Restate each record below word for word, skipping images.

**** Given records

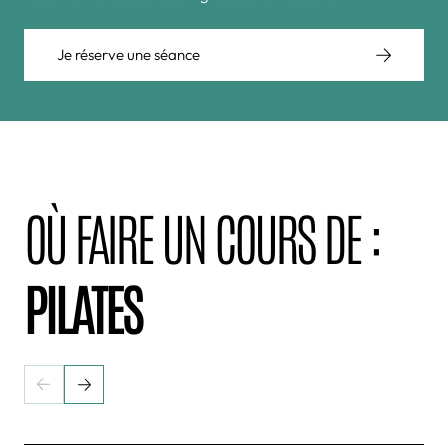
Je réserve une séance
OÙ FAIRE UN COURS DE :
PILATES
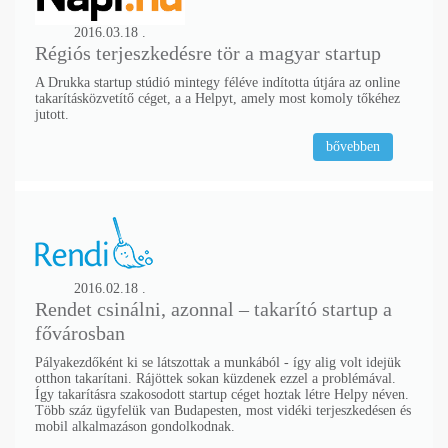
2016.03.18 .
Régiós terjeszkedésre tör a magyar startup
A Drukka startup stúdió mintegy féléve indította útjára az online
takarításközvetítő céget, a a Helpyt, amely most komoly tőkéhez
jutott.
bővebben
2016.02.18 .
Rendet csinálni, azonnal – takarító startup a
fővárosban
Pályakezdőként ki se látszottak a munkából - így alig volt idejük
otthon takarítani. Rájöttek sokan küzdenek ezzel a problémával.
Így takarításra szakosodott startup céget hoztak létre Helpy néven.
Több száz ügyfelük van Budapesten, most vidéki terjeszkedésen és
mobil alkalmazáson gondolkodnak.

********

## Answer below
Je réserve une séance
OÙ FAIRE UN COURS DE :
PILATES
2016.03.18 .
Régiós terjeszkedésre tör a magyar startup
A Drukka startup stúdió mintegy féléve indította útjára az online
takarításközvetítő céget, a a Helpyt, amely most komoly tőkéhez
jutott.
bővebben
2016.02.18 .
Rendet csinálni, azonnal – takarító startup a
fővárosban
Pályakezdőként ki se látszottak a munkából - így alig volt idejük
otthon takarítani. Rájöttek sokan küzdenek ezzel a problémával.
Így takarításra szakosodott startup céget hoztak létre Helpy néven.
Több száz ügyfelük van Budapesten, most vidéki terjeszkedésen és
mobil alkalmazáson gondolkodnak.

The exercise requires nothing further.